Zhili military leader and ‘President’ Tsao Kun

An early statement from the young, and still small, Chinese Communist Party on the resurrected parliament and ‘elections’ called by the Zhili victors after the end of the war between the Zhili and Fengtian warlord cliques for control of the Beijing government, and as the First United Front with Sun-Yat-Sen’s resurrected Koumintang Party was developing.

‘The Political Situation in China and the Communist Party’ from International Press Correspondence. Vol. 3 No. 64. October 4, 1923.

The following Statement has been issued by the Executive Committee of the Communist Party of China.

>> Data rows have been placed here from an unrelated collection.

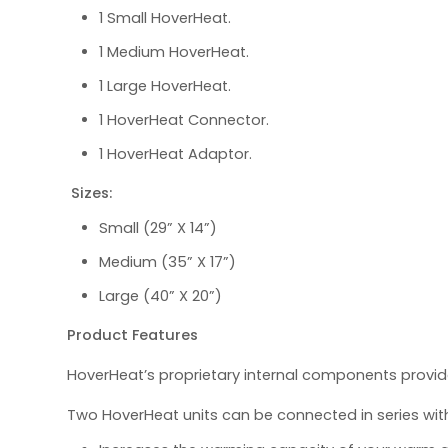
1 Small HoverHeat.
1 Medium HoverHeat.
1 Large HoverHeat.
1 HoverHeat Connector.
1 HoverHeat Adaptor.
Sizes:
Small (29” X 14”)
Medium (35” X 17”)
Large (40” X 20”)
Product Features
HoverHeat’s proprietary internal components provid
Two HoverHeat units can be connected in series wi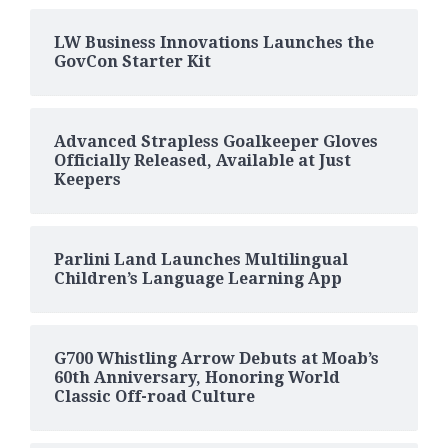
LW Business Innovations Launches the
GovCon Starter Kit
Advanced Strapless Goalkeeper Gloves
Officially Released, Available at Just
Keepers
Parlini Land Launches Multilingual
Children’s Language Learning App
G700 Whistling Arrow Debuts at Moab’s
60th Anniversary, Honoring World
Classic Off-road Culture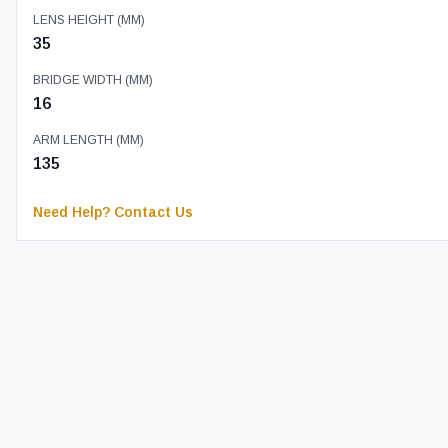
LENS HEIGHT (MM)
35
BRIDGE WIDTH (MM)
16
ARM LENGTH (MM)
135
Need Help? Contact Us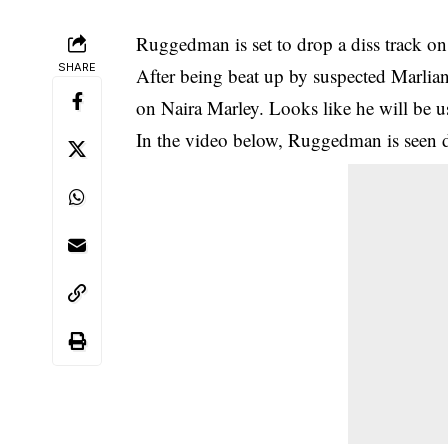
Ruggedman is set to drop a diss track on
SHARE
After being beat up by suspected
Marlian
on Naira Marley. Looks like he will be 
In the video below, Ruggedman is seen 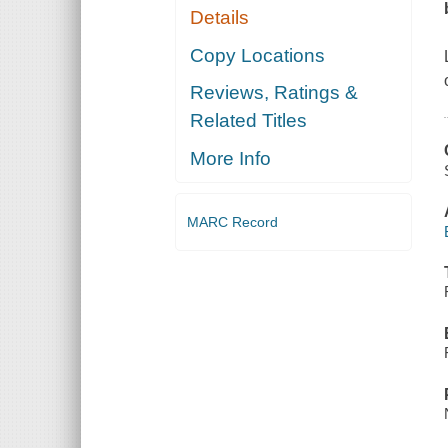
Details
Copy Locations
Reviews, Ratings &
Related Titles
More Info
MARC Record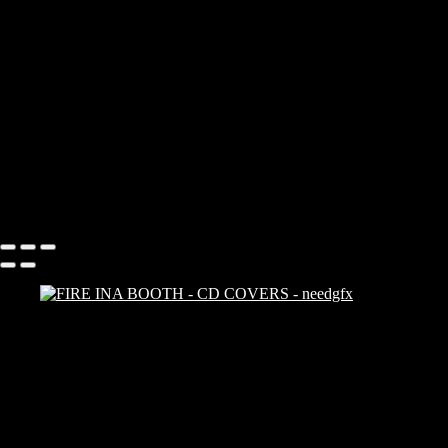
Add description...
CD COVERS
Add description...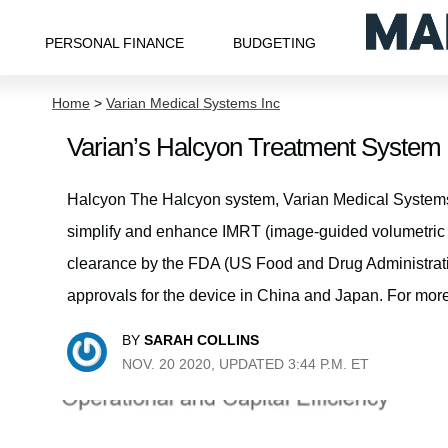
PERSONAL FINANCE
BUDGETING
Home
>
Varian Medical Systems Inc
Varian’s Halcyon Treatment Syste
Halcyon The Halcyon system, Varian Medical Systems’
simplify and enhance IMRT (image-guided volumetric 
clearance by the FDA (US Food and Drug Administration
approvals for the device in China and Japan. For more
BY
SARAH COLLINS
NOV. 20 2020, UPDATED 3:44 P.M. ET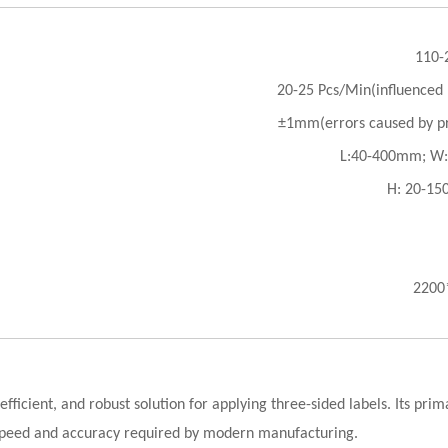
110-
20-25 Pcs/Min(influenced b
±1mm(errors caused by pr
L:40-400mm; W
H: 20-1
2200
fficient, and robust solution for applying three-sided labels. Its pr
f speed and accuracy required by modern manufacturing.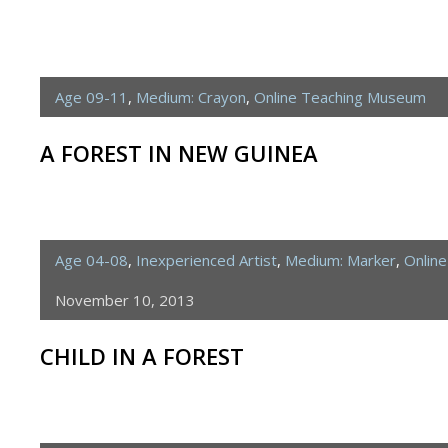
Age 09-11
,
Medium: Crayon
,
Online Teaching Museum
A FOREST IN NEW GUINEA
Age 04-08
,
Inexperienced Artist
,
Medium: Marker
,
Onlin
November 10, 2013
CHILD IN A FOREST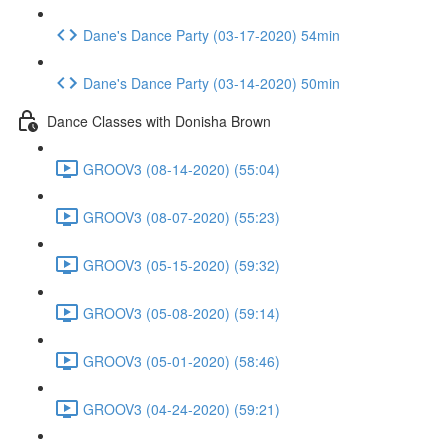
Dane's Dance Party (03-17-2020) 54min
Dane's Dance Party (03-14-2020) 50min
Dance Classes with Donisha Brown
GROOV3 (08-14-2020) (55:04)
GROOV3 (08-07-2020) (55:23)
GROOV3 (05-15-2020) (59:32)
GROOV3 (05-08-2020) (59:14)
GROOV3 (05-01-2020) (58:46)
GROOV3 (04-24-2020) (59:21)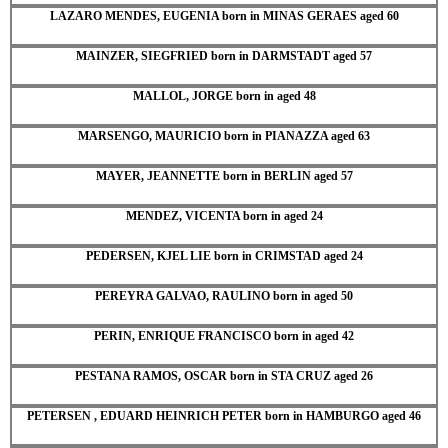
LAZARO MENDES, EUGENIA born in MINAS GERAES aged 60
MAINZER, SIEGFRIED born in DARMSTADT aged 57
MALLOL, JORGE born in aged 48
MARSENGO, MAURICIO born in PIANAZZA aged 63
MAYER, JEANNETTE born in BERLIN aged 57
MENDEZ, VICENTA born in aged 24
PEDERSEN, KJEL LIE born in CRIMSTAD aged 24
PEREYRA GALVAO, RAULINO born in aged 50
PERIN, ENRIQUE FRANCISCO born in aged 42
PESTANA RAMOS, OSCAR born in STA CRUZ aged 26
PETERSEN , EDUARD HEINRICH PETER born in HAMBURGO aged 46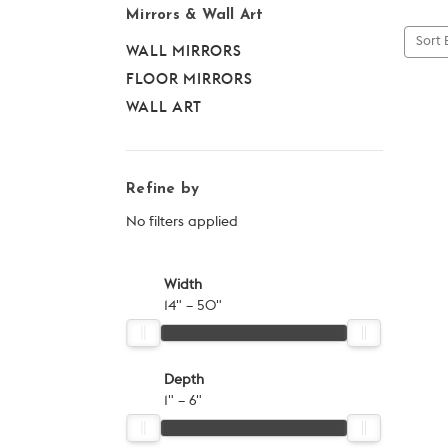
Mirrors & Wall Art
Sort 
WALL MIRRORS
FLOOR MIRRORS
WALL ART
Refine by
No filters applied
Width
14" – 50"
Depth
1" – 6"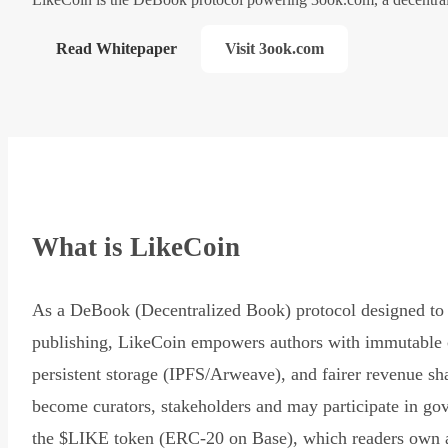
Read Whitepaper
Visit 3ook.com
What is LikeCoin
As a DeBook (Decentralized Book) protocol designed to 
publishing, LikeCoin empowers authors with immutable 
persistent storage (IPFS/Arweave), and fairer revenue sh
become curators, stakeholders and may participate in go
the $LIKE token (ERC-20 on Base), which readers own 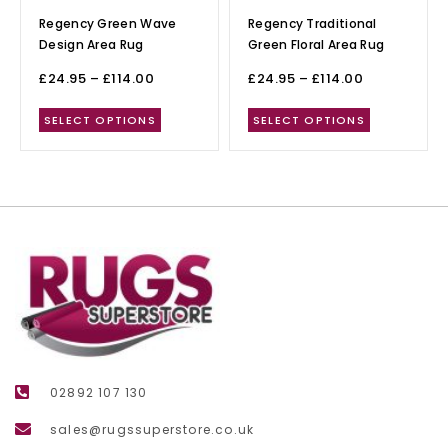
Regency Green Wave
Regency Traditional
Design Area Rug
Green Floral Area Rug
£
24.95
–
£
114.00
£
24.95
–
£
114.00
SELECT OPTIONS
SELECT OPTIONS
02892 107 130
sales@rugssuperstore.co.uk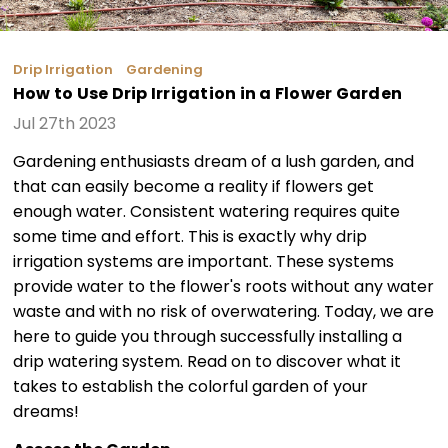
Drip Irrigation
Gardening
How to Use Drip Irrigation in a Flower Garden
Jul 27th 2023
Gardening enthusiasts dream of a lush garden, and
that can easily become a reality if flowers get
enough water. Consistent watering requires quite
some time and effort. This is exactly why drip
irrigation systems are important. These systems
provide water to the flower's roots without any water
waste and with no risk of overwatering. Today, we are
here to guide you through successfully installing a
drip watering system. Read on to discover what it
takes to establish the colorful garden of your
dreams!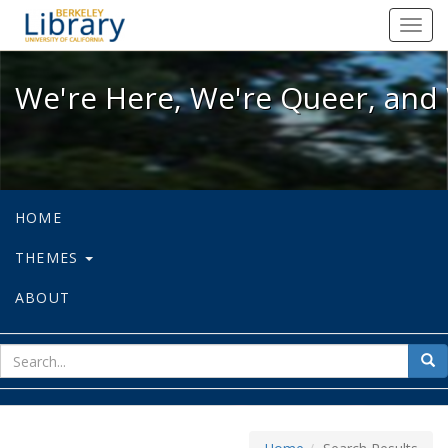
We're Here, We're Queer, and We're
Toggl
navig
We're Here, We're Queer, and 
HOME
THEMES
ABOUT
sear
Sea
for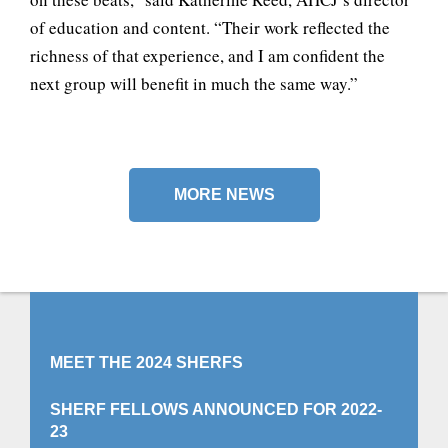
of education and content. “Their work reflected the
richness of that experience, and I am confident the
next group will benefit in much the same way.”
MORE NEWS
MEET THE 2024 SHERFS
SHERF FELLOWS ANNOUNCED FOR 2022-
23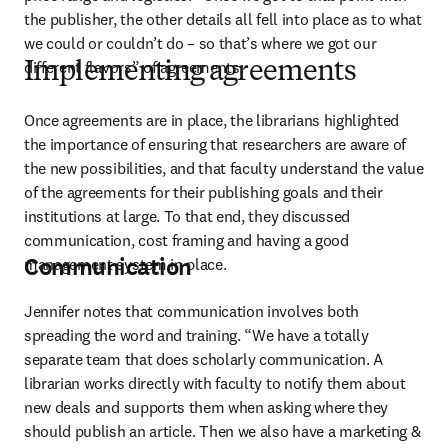
the publisher, the other details all fell into place as to what 
we could or couldn’t do – so that’s where we got our 
different flavors” of agreements. 
Implementing agreements
Once agreements are in place, the librarians highlighted 
the importance of ensuring that researchers are aware of 
the new possibilities, and that faculty understand the value 
of the agreements for their publishing goals and their 
institutions at large. To that end, they discussed 
communication, cost framing and having a good 
Communication
management system in place.
Jennifer notes that communication involves both 
spreading the word and training. “We have a totally 
separate team that does scholarly communication. A 
librarian works directly with faculty to notify them about 
new deals and supports them when asking where they 
should publish an article. Then we also have a marketing & 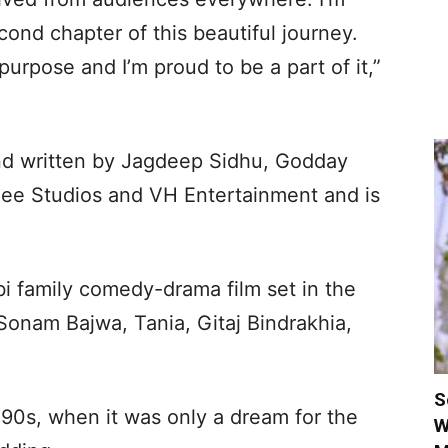
econd chapter of this beautiful journey.
 purpose and I’m proud to be a part of it,”
nd written by Jagdeep Sidhu, Godday
ee Studios and VH Entertainment and is
 family comedy-drama film set in the
Sonam Bajwa, Tania, Gitaj Bindrakhia,
S
d 90s, when it was only a dream for the
W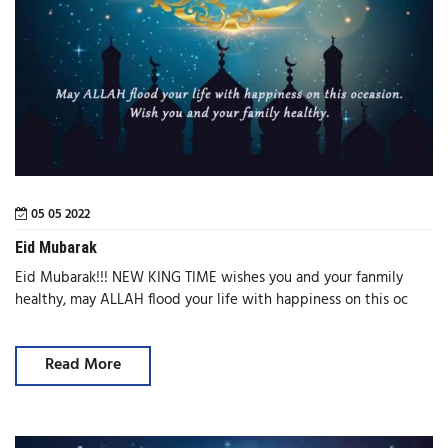
05 05 2022
Eid Mubarak
Eid Mubarak!!! NEW KING TIME wishes you and your fanmily
healthy, may ALLAH flood your life with happiness on this oc
Read More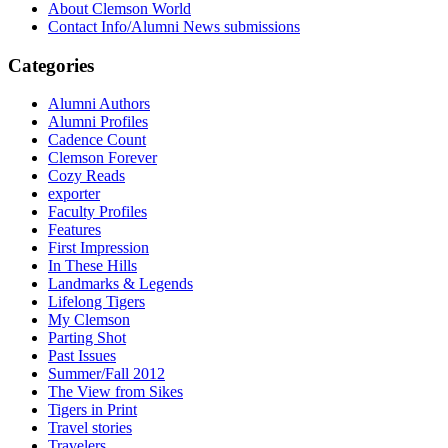
About Clemson World
Contact Info/Alumni News submissions
Categories
Alumni Authors
Alumni Profiles
Cadence Count
Clemson Forever
Cozy Reads
exporter
Faculty Profiles
Features
First Impression
In These Hills
Landmarks & Legends
Lifelong Tigers
My Clemson
Parting Shot
Past Issues
Summer/Fall 2012
The View from Sikes
Tigers in Print
Travel stories
Travelers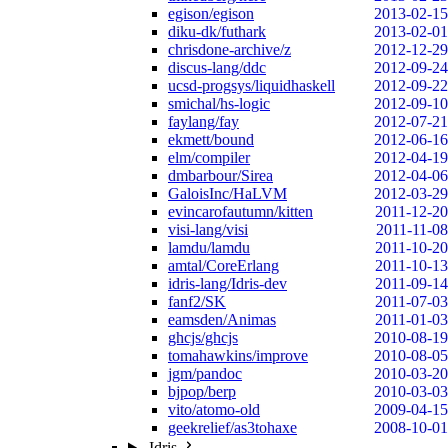
egison/egison
2013-02-15
diku-dk/futhark
2013-02-01
chrisdone-archive/z
2012-12-29
discus-lang/ddc
2012-09-24
ucsd-progsys/liquidhaskell
2012-09-22
smichal/hs-logic
2012-09-10
faylang/fay
2012-07-21
ekmett/bound
2012-06-16
elm/compiler
2012-04-19
dmbarbour/Sirea
2012-04-06
GaloisInc/HaLVM
2012-03-29
evincarofautumn/kitten
2011-12-20
visi-lang/visi
2011-11-08
lamdu/lamdu
2011-10-20
amtal/CoreErlang
2011-10-13
idris-lang/Idris-dev
2011-09-14
fanf2/SK
2011-07-03
eamsden/Animas
2011-01-03
ghcjs/ghcjs
2010-08-19
tomahawkins/improve
2010-08-05
jgm/pandoc
2010-03-20
bjpop/berp
2010-03-03
vito/atomo-old
2009-04-15
geekrelief/as3tohaxe
2008-10-01
Idris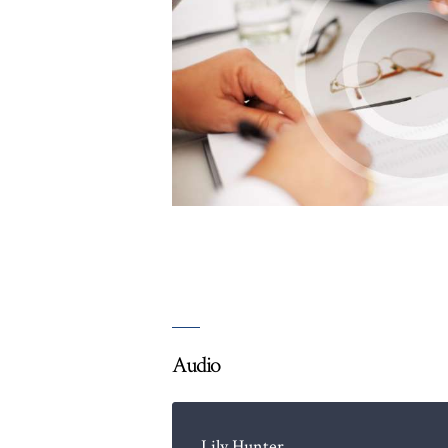
Audio
Lily Hunter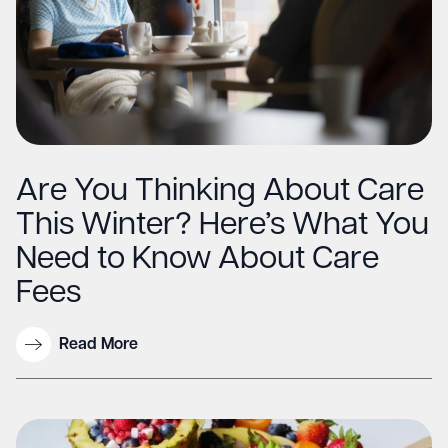
Are You Thinking About Care
This Winter? Here’s What You
Need to Know About Care
Fees
Read More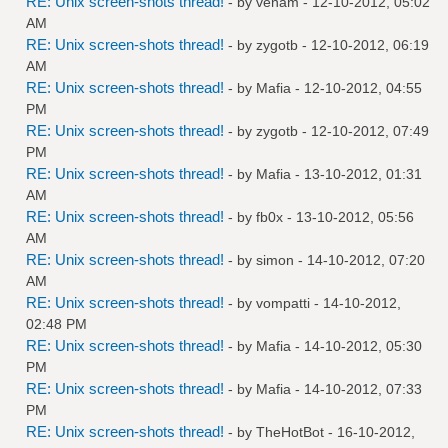
RE: Unix screen-shots thread!
- by
venam
- 12-10-2012, 05:02
AM
RE: Unix screen-shots thread!
- by
zygotb
- 12-10-2012, 06:19
AM
RE: Unix screen-shots thread!
- by
Mafia
- 12-10-2012, 04:55
PM
RE: Unix screen-shots thread!
- by
zygotb
- 12-10-2012, 07:49
PM
RE: Unix screen-shots thread!
- by
Mafia
- 13-10-2012, 01:31
AM
RE: Unix screen-shots thread!
- by
fb0x
- 13-10-2012, 05:56
AM
RE: Unix screen-shots thread!
- by
simon
- 14-10-2012, 07:20
AM
RE: Unix screen-shots thread!
- by
vompatti
- 14-10-2012,
02:48 PM
RE: Unix screen-shots thread!
- by
Mafia
- 14-10-2012, 05:30
PM
RE: Unix screen-shots thread!
- by
Mafia
- 14-10-2012, 07:33
PM
RE: Unix screen-shots thread!
- by
TheHotBot
- 16-10-2012,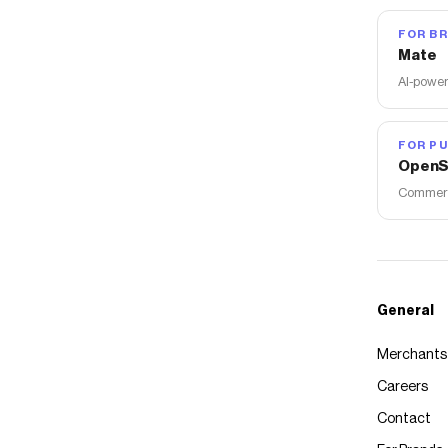
FOR B
Mate
AI-power
FOR PU
OpenS
Commerce
General
Merchants
Careers
Contact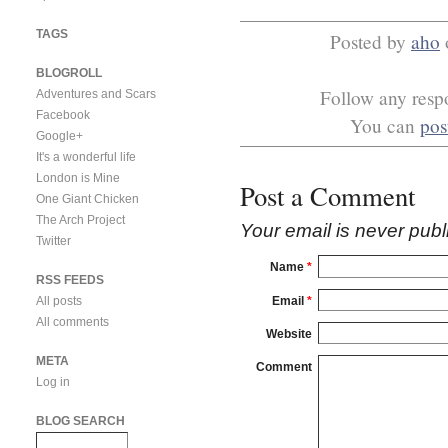
TAGS
Posted by
aho
BLOGROLL
Follow any respo
Adventures and Scars
Facebook
You can
pos
Google+
It's a wonderful life
London is Mine
Post a Comment
One Giant Chicken
The Arch Project
Your email is
never
publ
Twitter
Name
*
RSS FEEDS
Email
*
All posts
All comments
Website
META
Comment
Log in
BLOG SEARCH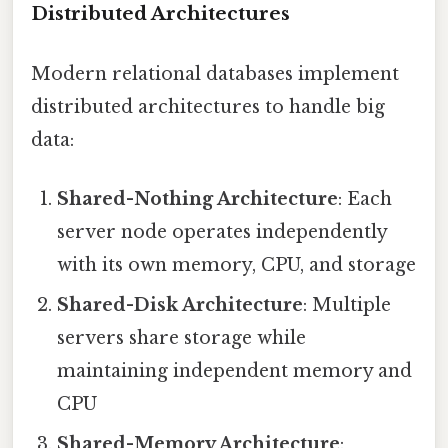
Distributed Architectures
Modern relational databases implement
distributed architectures to handle big
data:
Shared-Nothing Architecture
: Each
server node operates independently
with its own memory, CPU, and storage
Shared-Disk Architecture
: Multiple
servers share storage while
maintaining independent memory and
CPU
Shared-Memory Architecture
: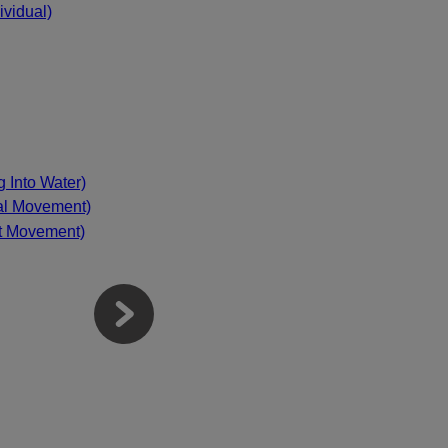
vidual)
g Into Water)
mal Movement)
nt Movement)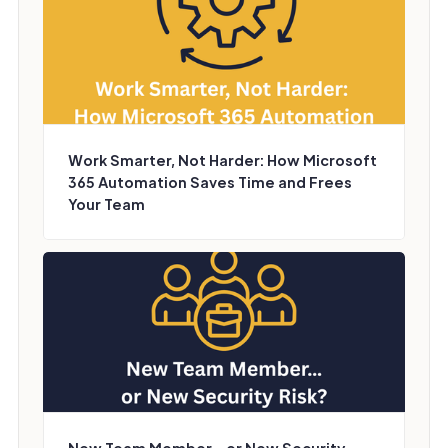
Work Smarter, Not Harder: How Microsoft
365 Automation Saves Time and Frees
Your Team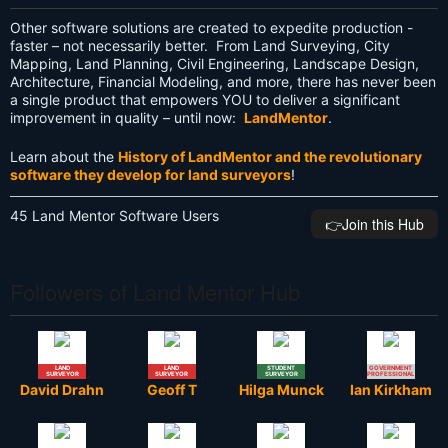
Other software solutions are created to expedite production -
faster – not necessarily better. From Land Surveying, City
Mapping, Land Planning, Civil Engineering, Landscape Design,
Architecture, Financial Modeling, and more, there has never been
a single product that empowers YOU to deliver a significant
improvement in quality – until now:
LandMentor
.
Learn about the
History of LandMentor and the revolutionary
software they develop for land surveyors
!
45 Land Mentor Software Users
👉️Join this Hub
Followers of Land Mentor Hub
LAND
LAND
STUDENT
GOVERNMENT
SURVEYOR
SURVEYOR
SURVEYOR
PROFESSIONAL
David Drahn
Geoff T
Hilga Munck
Ian Kirkham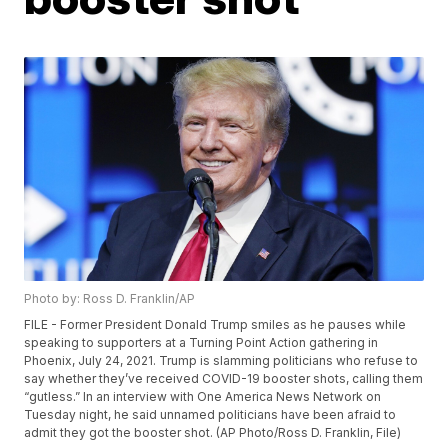
Photo by: Ross D. Franklin/AP
FILE - Former President Donald Trump smiles as he pauses while
speaking to supporters at a Turning Point Action gathering in
Phoenix, July 24, 2021. Trump is slamming politicians who refuse to
say whether they’ve received COVID-19 booster shots, calling them
“gutless.” In an interview with One America News Network on
Tuesday night, he said unnamed politicians have been afraid to
admit they got the booster shot. (AP Photo/Ross D. Franklin, File)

The present political crisis in China has its roots in events now long past. Li-Yuan-Hungs’s overthrow from the presidency by the Tsao clique is only one of the many crises which have followed one another in rapid and uninterrupted succession. If the people are taken by surprise by the latest events, but do not accord sufficient attention to the fundamental causes underlying them, how is it to be expected that they can find the right way of saving their country, shaken as it is by these crises?

Twelve years have passed since China was declared a republic.” And yet Pih-yang’s militarism, which is entirely inconsistent with a republic, exists now as then. First came Yuan-Schi-Kai’s coup d’état, the restoration of the monarchy by Chang-Hsun, the devastation of the country by the Anfouist club, and finally the intrigues of today, the work of Tsao Kun. This endless chain of unrest was the natural consequence of the existence of the military power of Pih-Yang, who works hand in hand with the Foreign imperialists. The longer this military power continues to exist, the greater will be China’s exploitation by foreign imperialists. Here we have the fundamental cause of the chronic crisis under which China is laboring.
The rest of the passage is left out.